● Work instruction
Please print, exactly, only the lines in the entries below from the line that has "Oferty: 224" through the line that has "પ્રતિબિંબ છે. રોજનું". Pictures don't go in.

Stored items
BEGIN

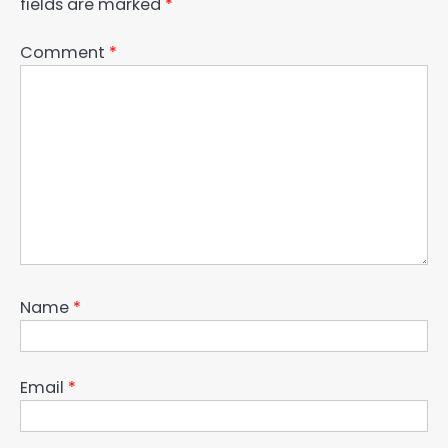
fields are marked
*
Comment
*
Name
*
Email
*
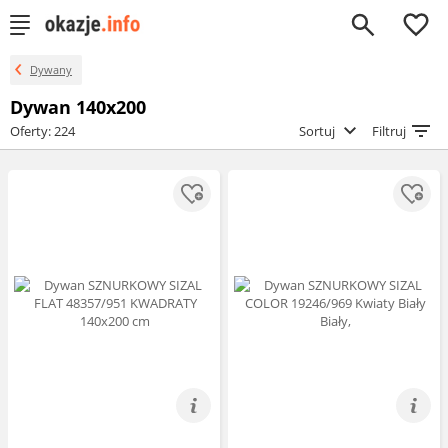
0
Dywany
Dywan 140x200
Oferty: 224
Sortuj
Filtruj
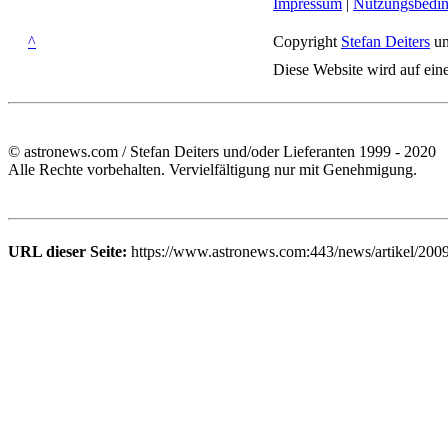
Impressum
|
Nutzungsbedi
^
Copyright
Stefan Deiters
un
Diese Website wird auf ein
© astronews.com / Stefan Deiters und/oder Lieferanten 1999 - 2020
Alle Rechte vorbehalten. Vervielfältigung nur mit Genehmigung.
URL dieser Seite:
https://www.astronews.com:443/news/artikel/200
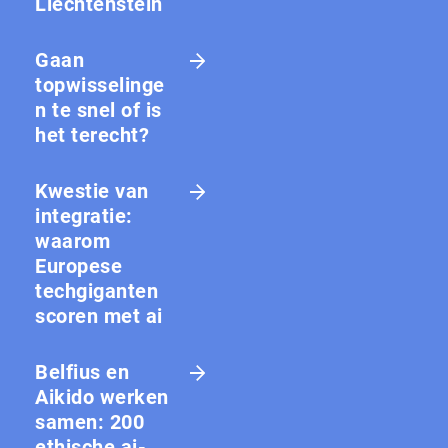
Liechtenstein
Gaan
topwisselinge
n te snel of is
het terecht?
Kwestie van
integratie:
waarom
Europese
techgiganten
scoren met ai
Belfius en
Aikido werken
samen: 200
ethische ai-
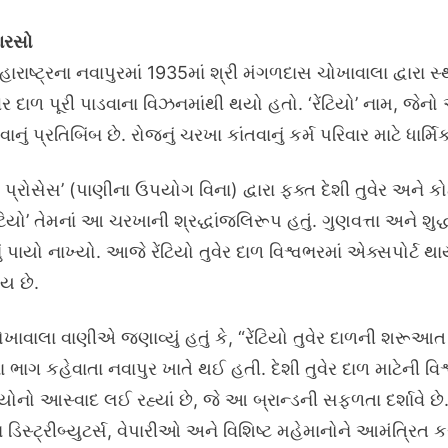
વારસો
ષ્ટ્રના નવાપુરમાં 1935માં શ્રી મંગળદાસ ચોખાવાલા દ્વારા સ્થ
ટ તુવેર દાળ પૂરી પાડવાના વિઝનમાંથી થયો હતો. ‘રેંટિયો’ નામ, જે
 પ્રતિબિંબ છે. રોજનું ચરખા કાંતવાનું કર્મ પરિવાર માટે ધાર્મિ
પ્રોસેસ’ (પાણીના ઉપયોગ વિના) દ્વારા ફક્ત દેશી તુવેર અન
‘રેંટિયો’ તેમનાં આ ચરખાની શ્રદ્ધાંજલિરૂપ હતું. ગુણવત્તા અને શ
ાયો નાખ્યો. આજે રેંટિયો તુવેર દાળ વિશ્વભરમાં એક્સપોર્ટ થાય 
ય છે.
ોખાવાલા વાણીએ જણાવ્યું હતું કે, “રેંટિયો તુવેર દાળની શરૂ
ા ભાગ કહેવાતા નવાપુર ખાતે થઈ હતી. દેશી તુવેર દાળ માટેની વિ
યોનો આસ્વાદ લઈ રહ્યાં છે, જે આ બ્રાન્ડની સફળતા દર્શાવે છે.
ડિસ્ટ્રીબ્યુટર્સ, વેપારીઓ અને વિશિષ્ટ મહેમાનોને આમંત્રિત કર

END
BEGIN

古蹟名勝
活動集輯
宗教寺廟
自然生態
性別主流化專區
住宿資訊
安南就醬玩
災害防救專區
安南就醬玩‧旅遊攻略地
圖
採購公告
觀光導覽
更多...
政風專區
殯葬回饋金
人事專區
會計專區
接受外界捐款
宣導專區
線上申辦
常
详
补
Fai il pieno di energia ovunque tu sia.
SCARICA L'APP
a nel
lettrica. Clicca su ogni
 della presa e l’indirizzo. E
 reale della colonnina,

END

● Result of the exercise
Oferty: 224
Sortuj
Filtruj
Impressum
|
Nutzungsbedi
^
Copyright
Stefan Deiters
un
Diese Website wird auf ein
© astronews.com / Stefan Deiters und/oder Lieferanten 1999 - 2020
Alle Rechte vorbehalten. Vervielfältigung nur mit Genehmigung.
URL dieser Seite:
https://www.astronews.com:443/news/artikel/200
Liechtenstein
Gaan
topwisselinge
n te snel of is
het terecht?
Kwestie van
integratie:
waarom
Europese
techgiganten
scoren met ai
Belfius en
Aikido werken
samen: 200
ethische ai-
વારસો
ષ્ટ્રના નવાપુરમાં 1935માં શ્રી મંગળદાસ ચોખાવાલા દ્વારા સ્થ
ટ તુવેર દાળ પૂરી પાડવાના વિઝનમાંથી થયો હતો. ‘રેંટિયો’ નામ, જે
 પ્રતિબિંબ છે. રોજનું ચરખા કાંતવાનું કર્મ પરિવાર માટે ધાર્મિ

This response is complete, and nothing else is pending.